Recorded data
——————
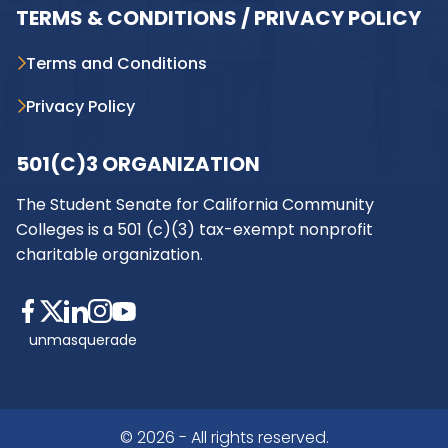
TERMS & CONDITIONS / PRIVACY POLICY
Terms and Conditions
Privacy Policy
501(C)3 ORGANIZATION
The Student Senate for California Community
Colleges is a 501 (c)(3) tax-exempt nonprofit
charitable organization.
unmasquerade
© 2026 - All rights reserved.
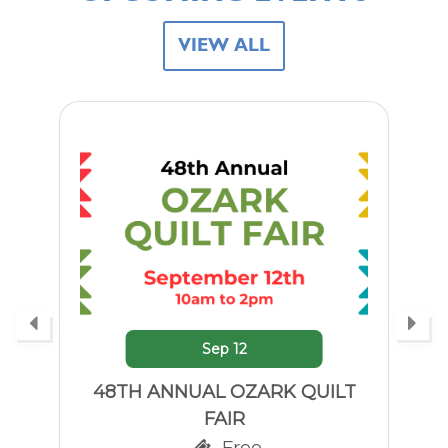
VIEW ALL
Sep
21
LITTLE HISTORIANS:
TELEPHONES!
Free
——————
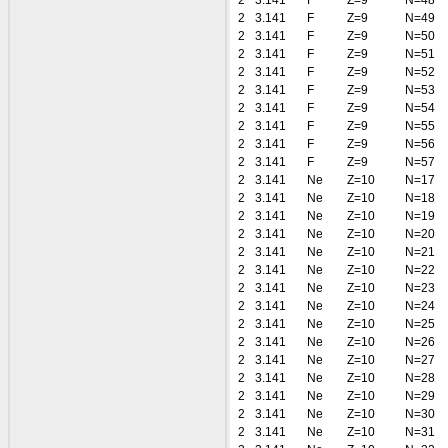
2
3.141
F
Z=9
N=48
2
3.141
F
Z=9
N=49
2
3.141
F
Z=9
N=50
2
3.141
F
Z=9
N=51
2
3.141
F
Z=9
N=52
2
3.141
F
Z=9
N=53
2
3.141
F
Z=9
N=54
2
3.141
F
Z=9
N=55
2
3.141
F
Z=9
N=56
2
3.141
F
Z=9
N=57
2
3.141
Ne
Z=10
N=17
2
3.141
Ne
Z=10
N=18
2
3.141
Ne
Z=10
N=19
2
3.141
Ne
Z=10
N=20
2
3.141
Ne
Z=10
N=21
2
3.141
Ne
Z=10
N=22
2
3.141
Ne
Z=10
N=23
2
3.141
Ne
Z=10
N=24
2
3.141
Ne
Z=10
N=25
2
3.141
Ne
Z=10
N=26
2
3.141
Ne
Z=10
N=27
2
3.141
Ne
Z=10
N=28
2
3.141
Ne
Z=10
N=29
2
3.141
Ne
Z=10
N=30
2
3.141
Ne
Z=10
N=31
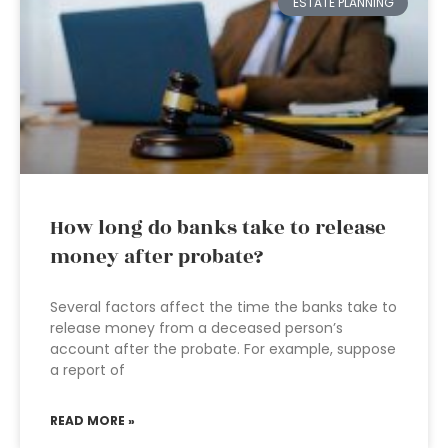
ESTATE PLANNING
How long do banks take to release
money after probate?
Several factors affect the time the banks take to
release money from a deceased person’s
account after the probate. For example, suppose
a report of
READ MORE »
——————
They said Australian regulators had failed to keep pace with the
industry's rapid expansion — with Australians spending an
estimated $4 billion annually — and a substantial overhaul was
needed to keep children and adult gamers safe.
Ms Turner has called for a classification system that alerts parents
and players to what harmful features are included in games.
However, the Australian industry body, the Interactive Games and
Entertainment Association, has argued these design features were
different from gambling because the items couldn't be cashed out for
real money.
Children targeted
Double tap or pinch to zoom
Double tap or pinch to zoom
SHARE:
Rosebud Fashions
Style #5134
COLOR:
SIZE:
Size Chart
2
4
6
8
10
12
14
——————
Scan the data for lines containing "from" and copy all of them.

release money from a deceased person’s
different from gambling because the items couldn't be cashed out for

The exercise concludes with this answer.